Ethical Insights: How and what you disclose matters
In this series of conversations about ethical leadership, we speak with high profile ICAS members who have reflected on what it means to do the right, or ethical thing throughout their careers. It is hoped that the conversations provide practical guidance to help anyone in a challenging professional situation where they are required to seek the truth and then act.
As well as interviewing these ICAS members individually, under Chatham House rules, we also surveyed our members in a quantitative survey during 2024, conducted by Dodds & Law Research Associates. We received 710 responses from a survey of 10,000 members and we have taken some of the results and findings and used them in this report to highlight the wider views of members.
View Ethical InsightsInsight four
In this fourth instalment of our ethical insights series, we examine disclosure and the attitudes that surround it. Much like your integrity and personal brand, your transparency and openness reflect in your reputation. Are you honest and fair in sharing key details? How do you respond when you can’t disclose sensitive information? The answers to these questions may reveal if you truly represent the CA values.
Organisations are often complex and imperfect and do not easily lend themselves to clear explanations to market – which is why market participants will often look to read between the lines of a set of accounts. In a corporate context - where there may be price sensitivity and nuance as well as pressure to present the numbers in a certain way - what matters is that you can sleep at night:
“When I was the CFO of a listed company one of the tricky challenges was what to present to the City when announcing results. You have an ethical responsibility to give a fair picture, and the accounts provide a true and fair view, but the analysts and journalists are also trying to get a sense from you as to what to make of the numbers. There are of course a whole series of adjectives and adverbs you can use but the philosophy I developed was that people must come away with the right flavour. What that meant was, whether we had had a good or bad trading period, my comments needed to be clear that this had been the experience.”
“As a CFO there were times when I was not allowed to tell people things - because the information may have been confidential or market sensitive.
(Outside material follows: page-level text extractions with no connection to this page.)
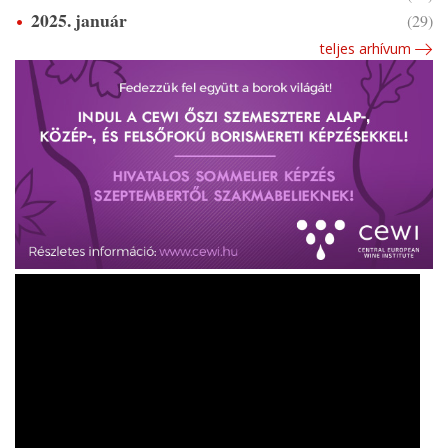
2025. január
(29)
teljes arhívum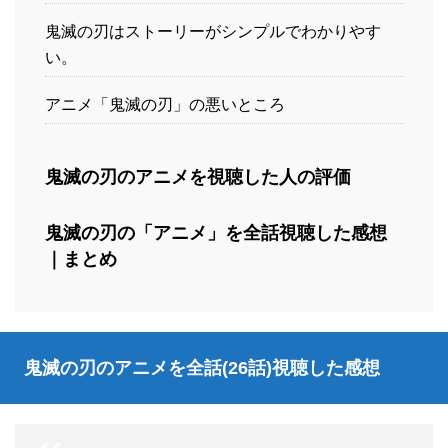
鬼滅の刃はストーリーがシンプルでわかりやす
い。
アニメ「鬼滅の刃」の悪いところ
鬼滅の刃のアニメを視聴した人の評価
鬼滅の刃の「アニメ」を全話視聴した感想
｜まとめ
鬼滅の刃のアニメを全話(26話)視聴した感想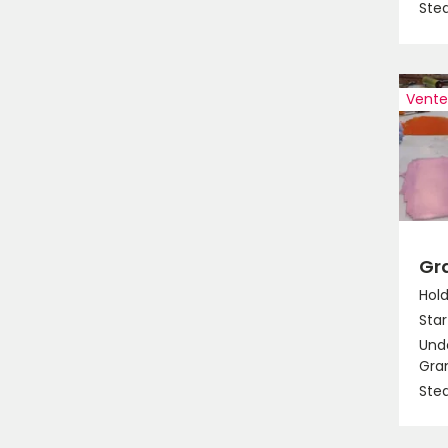
Ste
Ventel
Gr
Hol
Star
Unde
Gra
Ste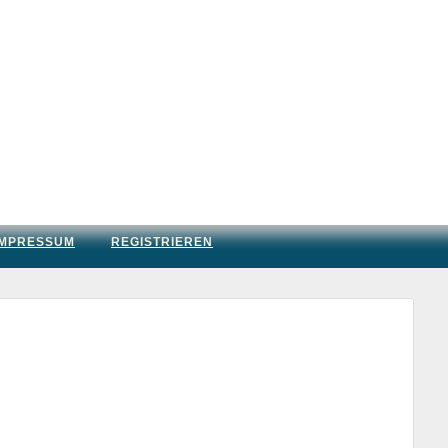
IMPRESSUM
REGISTRIEREN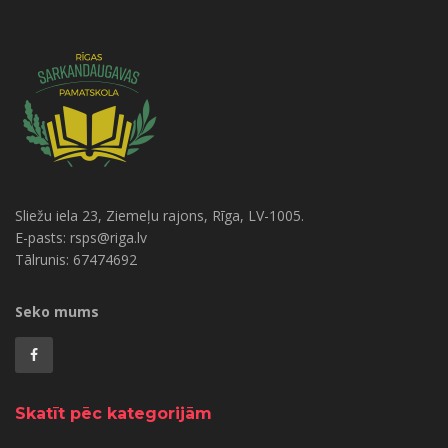
Sliežu iela 23, Ziemeļu rajons, Rīga, LV-1005.
E-pasts: rsps@riga.lv
Tālrunis: 67474692
Seko mums
Skatīt pēc kategorijām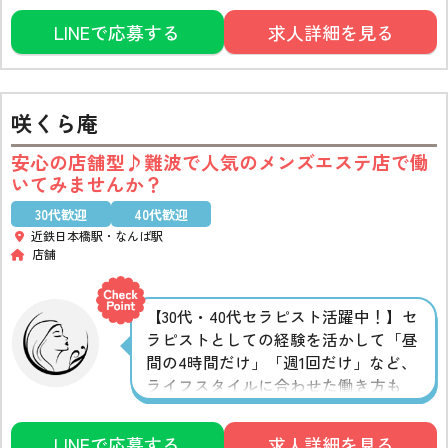
LINEで応募する
求人詳細を見る
咲くら庵
安心の店舗型♪難波で人気のメンズエステ店で働
いてみませんか？
30代歓迎
40代歓迎
近鉄日本橋駅・なんば駅
店舗
【30代・40代セラピスト活躍中！】セ
ラピストとしての経験を活かして「昼
間の4時間だけ」「週1回だけ」など、
ライフスタイルに合わせた働き方も
OK♪主婦の方も大歓迎です！ 未経験の
方には、専任トレーナーによるオイル
LINEで応募する
求人詳細を見る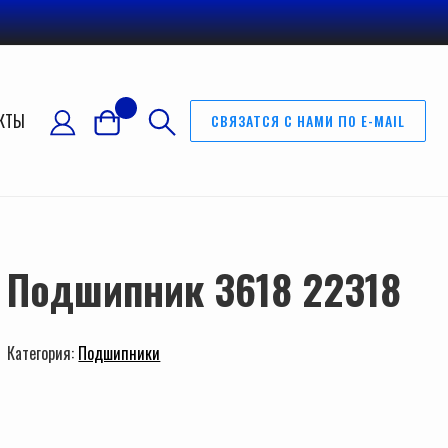
КТЫ
СВЯЗАТСЯ С НАМИ ПО E-MAIL
Подшипник 3618 22318
Категория:
Подшипники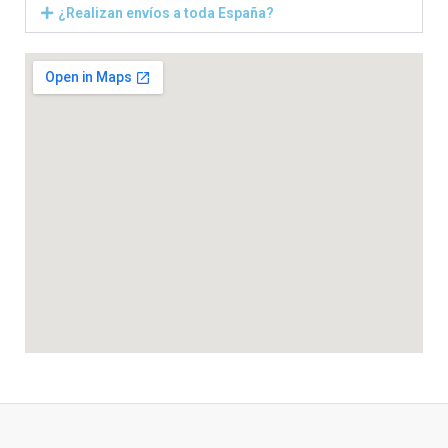
¿Realizan envíos a toda España?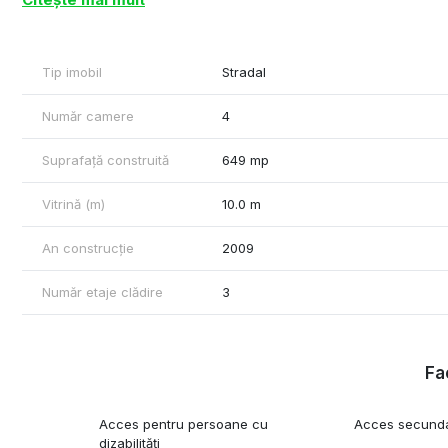
- Dotari: 380w- 220 w, centrala termica, calorifere, corpuri de i
- Destinatie recomandata - magazin, showroom, reprezentanta
Cu respect,
Tip imobil
Stradal
Rares Feraru – Commercial Real Estate Specialist
Plus
Număr camere
4
Tel: +40790070077
Suprafață construită
649 mp
Vitrină (m)
10.0 m
An construcție
2009
Număr etaje clădire
3
Fac
Acces pentru persoane cu
Acces secund
dizabilități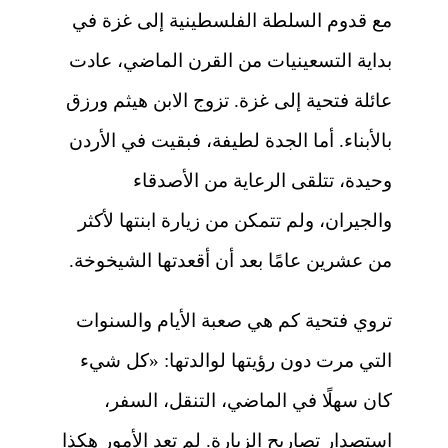
مع قدوم السلطة الفلسطينية إلى غزة في
بداية التسعينيات من القرن الماضي، عادت
عائلة فتحية إلى غزة. تزوج الابن هيثم ورزق
بالأبناء. أما الجدة لطيفة، فبقيت في الأردن
وحيدة، تتلقى الرعاية من الأصدقاء
والجيران، ولم تتمكن من زيارة ابنتها لأكثر
من عشرين عامًا بعد أن أقعدتها الشيخوخة.
تروي فتحية كم هي صعبة الأيام والسنوات
التي مرت دون رؤيتها لوالدتها: «كل شيء
كان سهلًا في الماضي، التنقل، السفر،
استصدار تصاريح الزيارة. لم تعد الأمور هكذا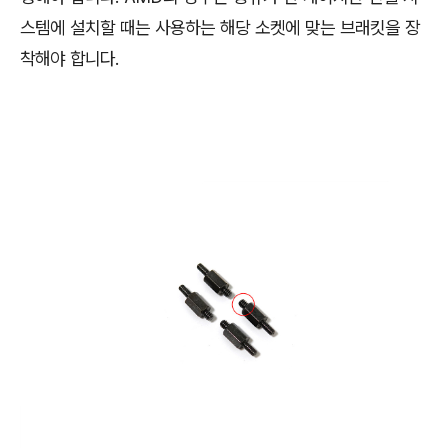
스템에 설치할 때는 사용하는 해당 소켓에 맞는 브래킷을 장
착해야 합니다.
In these circumstances the challenge was how to give an honest response when you are constrained in what you can say? Here what matters is that you do not mislead even if you cannot fully disclose.”
There are also circumstances where your disclosures may need to depart from the numbers to provide a more comprehensive view of company performance:
“I think ethical questions these days are less around disclosure and more about how we use the right words to describe what is happening. If you look at the numbers themselves the margins might look really good. If, however, this is because you got a one-off rebate from a dispute 10 years ago that reduced costs, you need to be able to explain that the 25% margin is only 23% because we got this rebate. For me ethics is much more around the disclosures of things that aren't necessarily in the accounts but affect people's view of the business.”
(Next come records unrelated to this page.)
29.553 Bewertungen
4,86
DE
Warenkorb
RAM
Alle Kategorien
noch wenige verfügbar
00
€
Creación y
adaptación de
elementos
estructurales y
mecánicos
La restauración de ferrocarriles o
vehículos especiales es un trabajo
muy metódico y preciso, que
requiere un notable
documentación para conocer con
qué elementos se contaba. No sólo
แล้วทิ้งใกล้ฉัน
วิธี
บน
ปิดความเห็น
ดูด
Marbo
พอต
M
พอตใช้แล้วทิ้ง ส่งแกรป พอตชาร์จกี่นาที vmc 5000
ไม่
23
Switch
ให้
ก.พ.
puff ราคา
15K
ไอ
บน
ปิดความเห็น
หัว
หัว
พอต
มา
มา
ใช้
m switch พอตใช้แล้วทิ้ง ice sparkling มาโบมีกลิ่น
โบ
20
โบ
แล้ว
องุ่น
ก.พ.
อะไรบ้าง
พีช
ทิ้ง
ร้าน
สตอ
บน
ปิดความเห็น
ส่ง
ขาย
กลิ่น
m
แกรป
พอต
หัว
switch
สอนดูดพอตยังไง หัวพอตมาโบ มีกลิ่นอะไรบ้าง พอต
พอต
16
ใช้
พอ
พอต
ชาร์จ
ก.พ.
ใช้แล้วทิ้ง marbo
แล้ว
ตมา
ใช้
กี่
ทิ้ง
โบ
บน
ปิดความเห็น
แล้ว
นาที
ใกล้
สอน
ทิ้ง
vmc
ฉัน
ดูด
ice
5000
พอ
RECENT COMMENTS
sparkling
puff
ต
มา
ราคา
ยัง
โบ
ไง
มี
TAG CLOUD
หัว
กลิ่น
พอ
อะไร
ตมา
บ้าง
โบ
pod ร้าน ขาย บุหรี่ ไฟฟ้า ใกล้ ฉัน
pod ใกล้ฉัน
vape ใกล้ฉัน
“A lot of it is about expectation management. I like to talk about ‘Bookends’. One Bookend could be high as this – the other end could be as low as that. If you can explain to people the dynamics which are likely to move the results in either direction I think that is half the battle. Regardless of the final outcome you and your team are held with trust and respect because you've taken the time, in advance, to educate and explain, and people understand.”